§ EXTRACTED INFORMATION:
◇ ◇ ◇ ◇ ◇ ◇ ◇

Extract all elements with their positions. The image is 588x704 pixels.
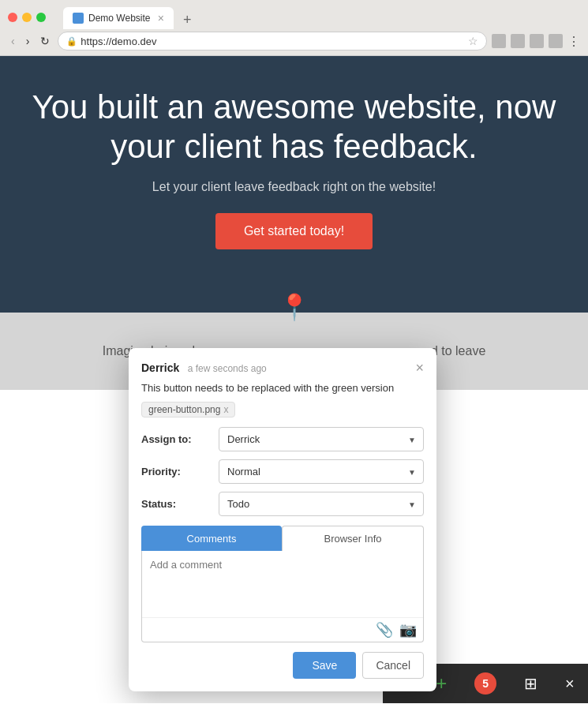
modal-tabs: Comments Browser Info — [141, 526, 424, 551]
browser-info-tab[interactable]: Browser Info — [282, 526, 424, 551]
extension-icon-2[interactable] — [511, 34, 525, 48]
assign-field-row: Assign to: Derrick John Sarah ▼ — [141, 427, 424, 451]
extension-icon-1[interactable] — [492, 34, 506, 48]
attachment-remove-button[interactable]: x — [223, 404, 228, 415]
comment-area-wrapper: 📎 📷 — [141, 551, 424, 642]
back-button[interactable]: ‹ — [8, 33, 18, 49]
browser-chrome: Demo Website × + ‹ › ↻ 🔒 https://demo.de… — [0, 0, 588, 56]
status-label: Status: — [141, 498, 212, 510]
modal-author: Derrick — [141, 361, 179, 374]
modal-time: a few seconds ago — [188, 363, 267, 374]
minimize-window-button[interactable] — [22, 13, 32, 22]
url-text: https://demo.dev — [81, 36, 465, 47]
url-bar[interactable]: 🔒 https://demo.dev ☆ — [58, 32, 487, 51]
feedback-modal: Derrick a few seconds ago × This button … — [129, 348, 436, 691]
status-select[interactable]: Todo In Progress Done — [219, 492, 424, 516]
hero-title: You built an awesome website, now your c… — [24, 88, 564, 167]
modal-author-area: Derrick a few seconds ago — [141, 361, 267, 375]
maximize-window-button[interactable] — [36, 13, 46, 22]
page-content: You built an awesome website, now your c… — [0, 56, 588, 703]
priority-field-row: Priority: Low Normal High Urgent ▼ — [141, 459, 424, 484]
title-bar: Demo Website × + — [0, 0, 588, 28]
cta-area: Get started today! — [24, 213, 564, 249]
new-tab-button[interactable]: + — [177, 12, 198, 28]
modal-message-text: This button needs to be replaced with th… — [141, 382, 394, 394]
cancel-button[interactable]: Cancel — [362, 652, 424, 679]
priority-label: Priority: — [141, 466, 212, 477]
forward-button[interactable]: › — [23, 33, 33, 49]
tab-favicon — [73, 13, 84, 24]
cta-button[interactable]: Get started today! — [215, 213, 373, 249]
browser-toolbar: ⋮ — [492, 34, 580, 49]
save-button[interactable]: Save — [293, 652, 356, 679]
modal-fields: Assign to: Derrick John Sarah ▼ Priority… — [129, 427, 436, 516]
bookmark-icon: ☆ — [468, 35, 478, 47]
lock-icon: 🔒 — [66, 36, 77, 47]
toolbar-close-button[interactable]: × — [565, 675, 575, 693]
camera-icon[interactable]: 📷 — [399, 621, 417, 638]
tab-bar: Demo Website × + — [55, 6, 206, 28]
hero-subtitle: Let your client leave feedback right on … — [24, 180, 564, 194]
assign-select-wrapper: Derrick John Sarah ▼ — [219, 427, 424, 451]
close-window-button[interactable] — [8, 13, 17, 22]
map-pin-icon: 📍 — [279, 292, 310, 322]
assign-select[interactable]: Derrick John Sarah — [219, 427, 424, 451]
extension-icon-3[interactable] — [530, 34, 544, 48]
grid-icon[interactable]: ⊞ — [524, 674, 537, 693]
comments-tab[interactable]: Comments — [141, 526, 282, 551]
tab-close-button[interactable]: × — [158, 12, 164, 24]
status-field-row: Status: Todo In Progress Done ▼ — [141, 492, 424, 516]
comment-textarea[interactable] — [142, 551, 423, 614]
modal-footer: Save Cancel — [129, 642, 436, 691]
tab-title: Demo Website — [88, 13, 150, 24]
modal-close-button[interactable]: × — [415, 361, 424, 375]
badge-count: 5 — [482, 677, 489, 690]
address-bar: ‹ › ↻ 🔒 https://demo.dev ☆ ⋮ — [0, 28, 588, 55]
assign-label: Assign to: — [141, 433, 212, 445]
attachment-name: green-button.png — [148, 404, 220, 415]
priority-select[interactable]: Low Normal High Urgent — [219, 459, 424, 484]
priority-select-wrapper: Low Normal High Urgent ▼ — [219, 459, 424, 484]
feedback-badge[interactable]: 5 — [474, 672, 496, 695]
add-icon[interactable]: + — [436, 672, 447, 695]
modal-message: This button needs to be replaced with th… — [129, 375, 436, 402]
refresh-button[interactable]: ↻ — [37, 33, 53, 49]
browser-tab[interactable]: Demo Website × — [63, 7, 174, 29]
hero-section: You built an awesome website, now your c… — [0, 56, 588, 313]
browser-menu-button[interactable]: ⋮ — [567, 34, 580, 49]
comment-toolbar: 📎 📷 — [142, 617, 423, 642]
modal-header: Derrick a few seconds ago × — [129, 348, 436, 375]
extension-icon-4[interactable] — [549, 34, 563, 48]
status-select-wrapper: Todo In Progress Done ▼ — [219, 492, 424, 516]
attachment-tag: green-button.png x — [141, 402, 235, 418]
window-controls — [8, 13, 46, 22]
attach-icon[interactable]: 📎 — [376, 621, 393, 638]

◇ ◇ ◇ ◇ ◇ ◇ ◇

§ TASK DETAILS: Where a line of the material above holds the string "John", copy that line.

§ EXERCISE RESPONSE:
assign-field-row: Assign to: Derrick John Sarah ▼ — [141, 427, 424, 451]
modal-fields: Assign to: Derrick John Sarah ▼ Priority… — [129, 427, 436, 516]
assign-select-wrapper: Derrick John Sarah ▼ — [219, 427, 424, 451]
assign-select[interactable]: Derrick John Sarah — [219, 427, 424, 451]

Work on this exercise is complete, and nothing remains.